Relations nippono-britanniques
Quand le Japon décidé de s’ouvrir au monde en 1868, la Grande-Bretagne fait figure de modèle majeur et dominant pour une élite japonaise avide de savoir et de connaissances.
En effet, à l’époque la Grande-Bretagne est encore la puissance industrielle dominante, le berceau de la première révolution industrielle celle du charbon et de l’acier.
De plus, la Royal Navy est le modèle à suivre pour tout pays voulant se dôter d’une puissante marine.
Les relations entre la Grande-Bretagne et le Japon sont donc excellentes notamment à partir de 1902 quand une alliance politique et militaire en bonne et due forme est signée entre les deux pays.
Côté britannique, il s’agit de s’offrir un allié de revers contre une Russie qui n’est pas encore une puissance amicale (ce ne sera le cas qu’à partir de 1907) et qui est un rival en Asie centrale (le célèbre «Grand Jeu» de Kipling) mais également de pouvoir concentrer le corps de bataille en Europe pour faire face à une Allemagne qui développe une puissante marine de guerre sous l’impulsion d’un petit-fils de la reine Victoria, Guillaume II.
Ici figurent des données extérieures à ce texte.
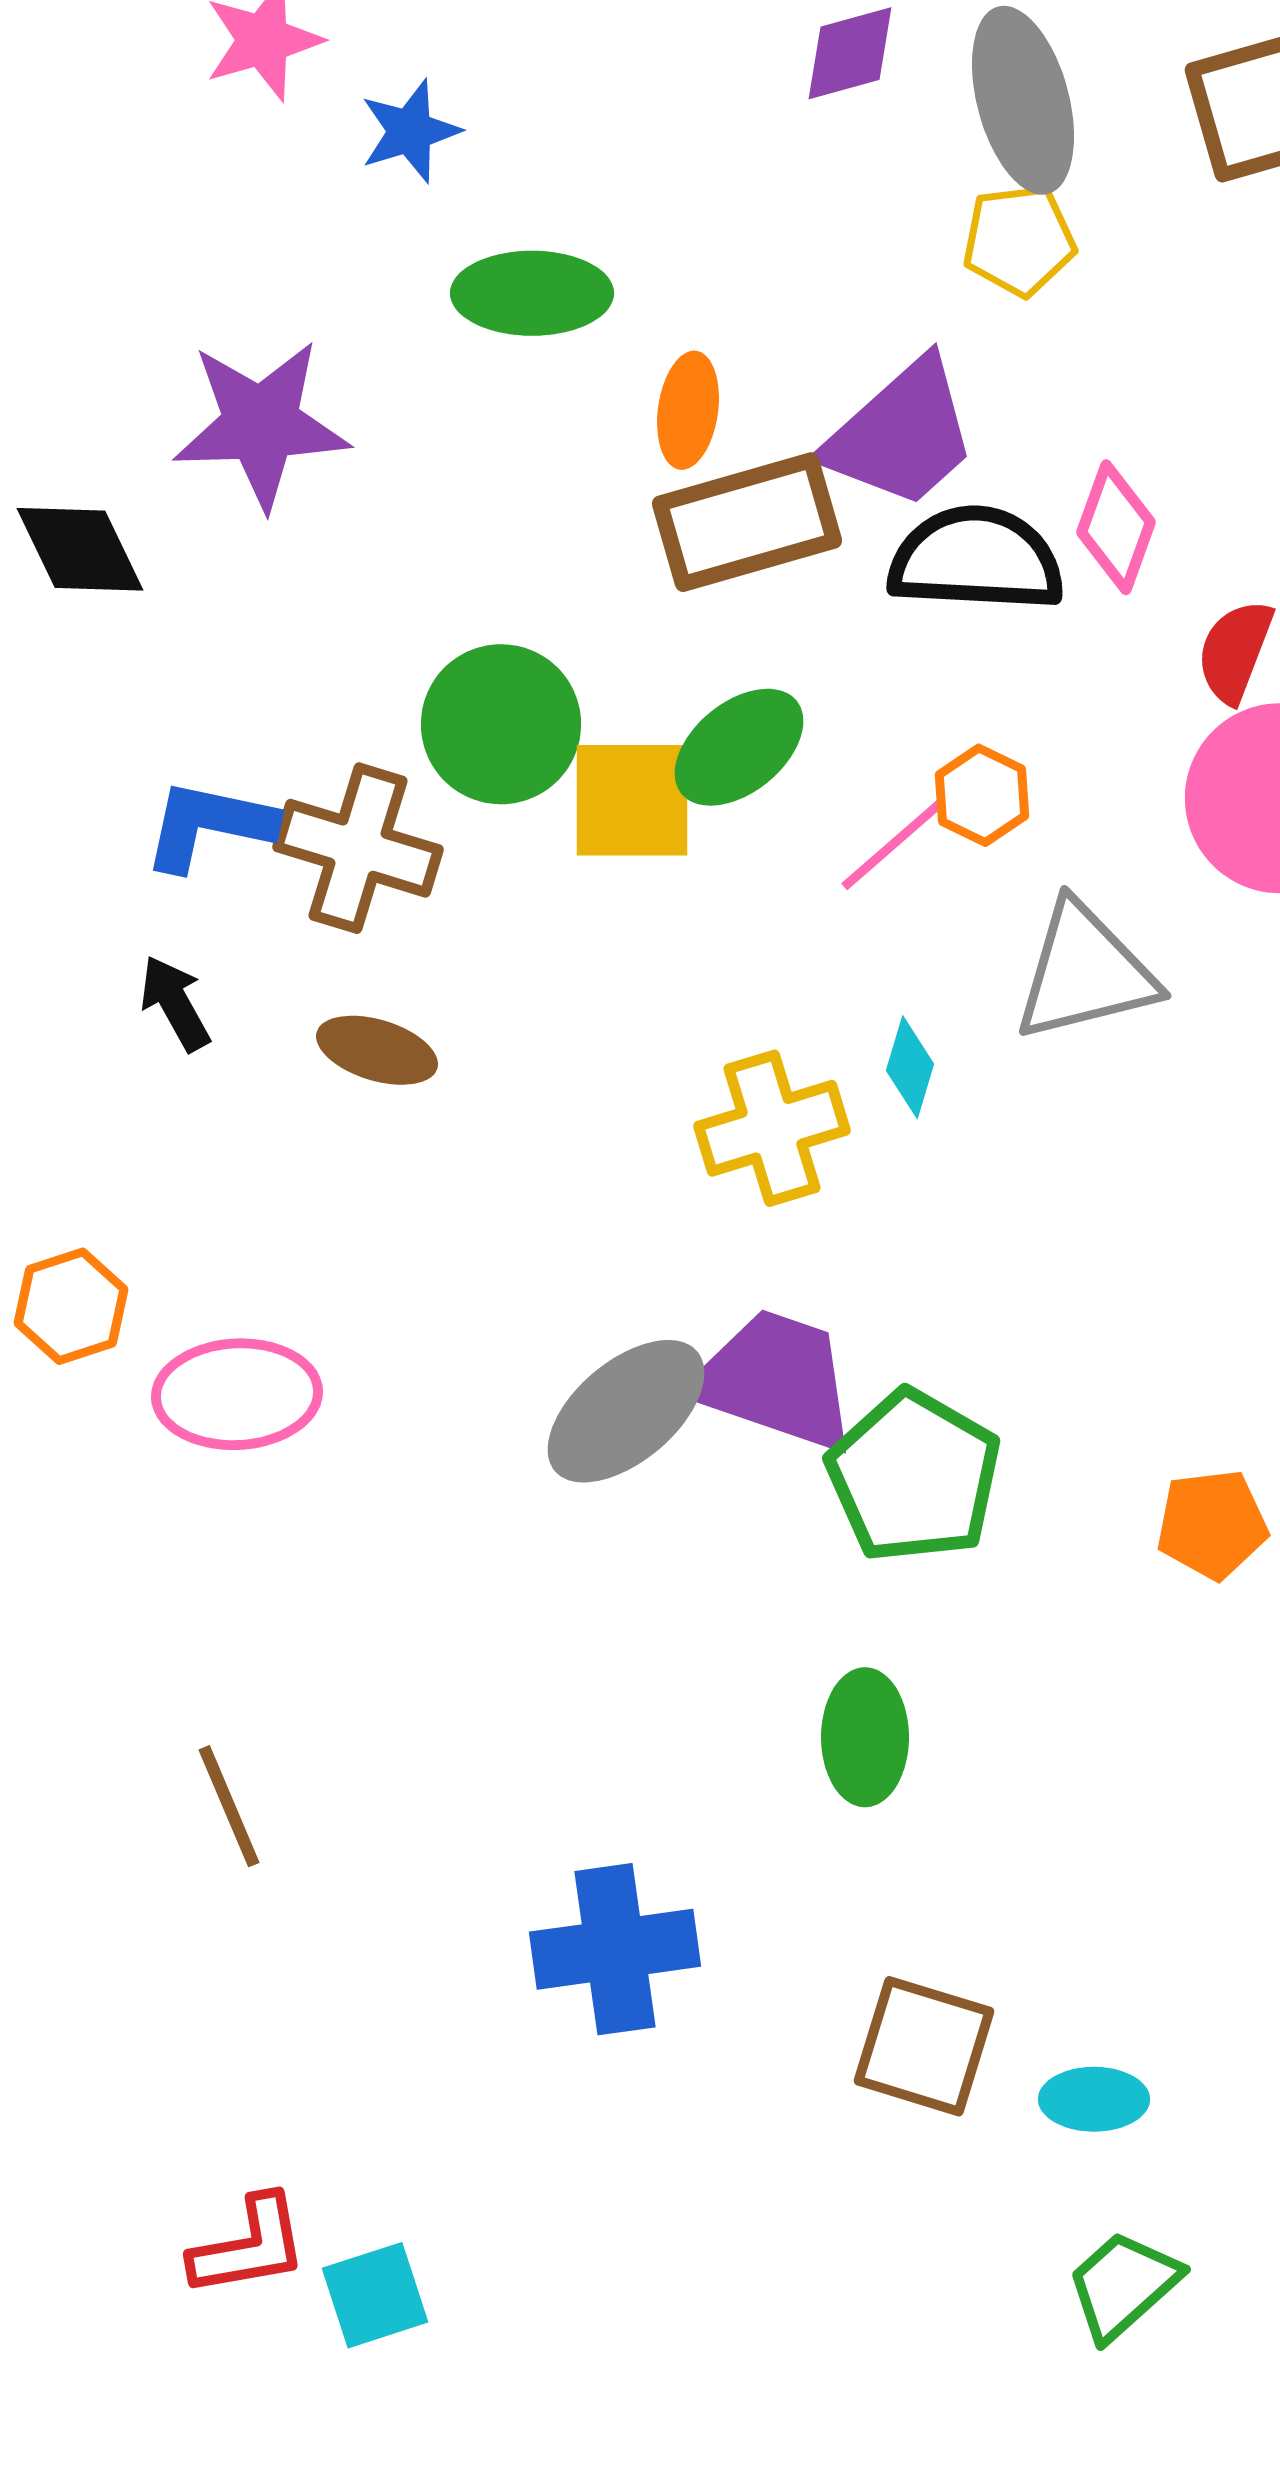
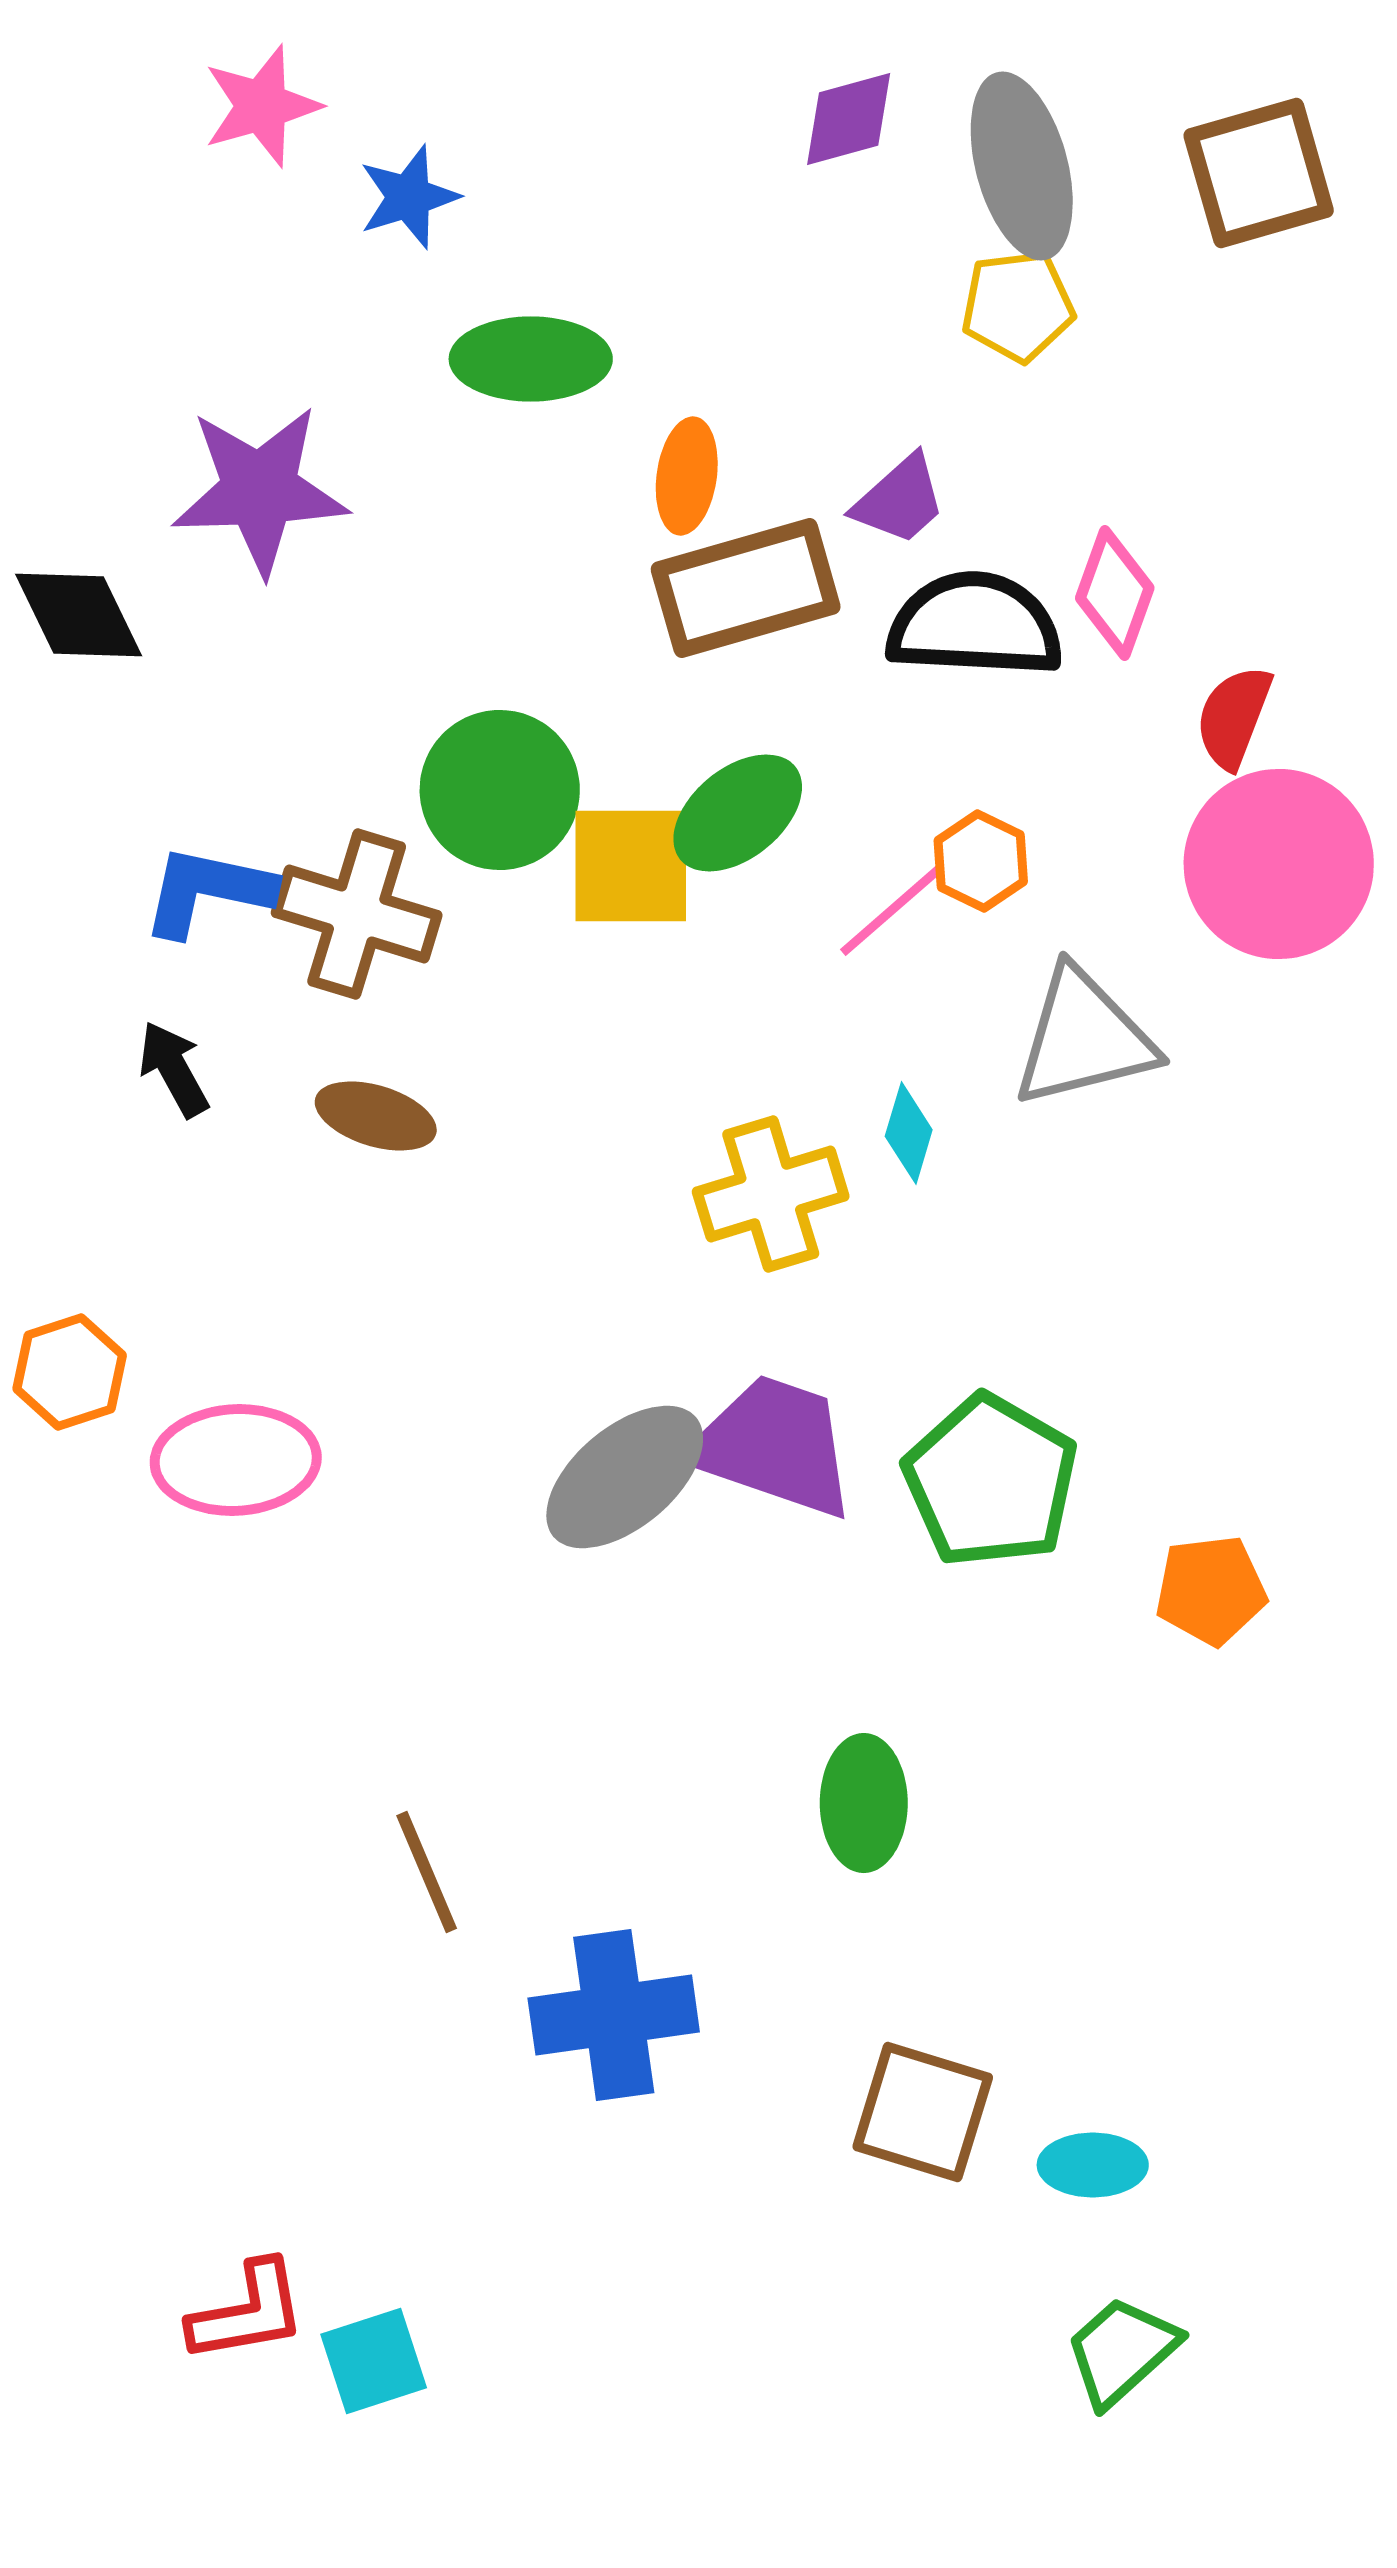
purple trapezoid: (901, 434) -> (900, 500), size x0.6
green pentagon: (914, 1476) -> (991, 1481), moved
brown line: (229, 1806) -> (427, 1872), moved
Côté japonais, l’alliance britannique est destinée à se prémunir d’une éventuelle attaque russe alors que les deux pays sont entrés en concurrence directe pour la Mandchourie. C’est ainsi qu’en 1904 quand le Japon entre en guerre contre la Russie, la Grande-Bretagne promet à Tokyo d’entrer en guerre si une puissance étrangère s’était engagée aux côtés de la Russie ce qui pouvait être l’Allemagne ou la France…… .
Cette alliance va être éphémère car le traité est dénoncé de facto en 1922 lors de la conférence navale de Washington qui voit la Grande-Bretagne faire alliance avec les Etats-Unis pour maintenir la suprématie anglo-saxonne sur les mers au détriment du Japon qui aurait légitimement réclamer la deuxième place du podium au détriment de Londres.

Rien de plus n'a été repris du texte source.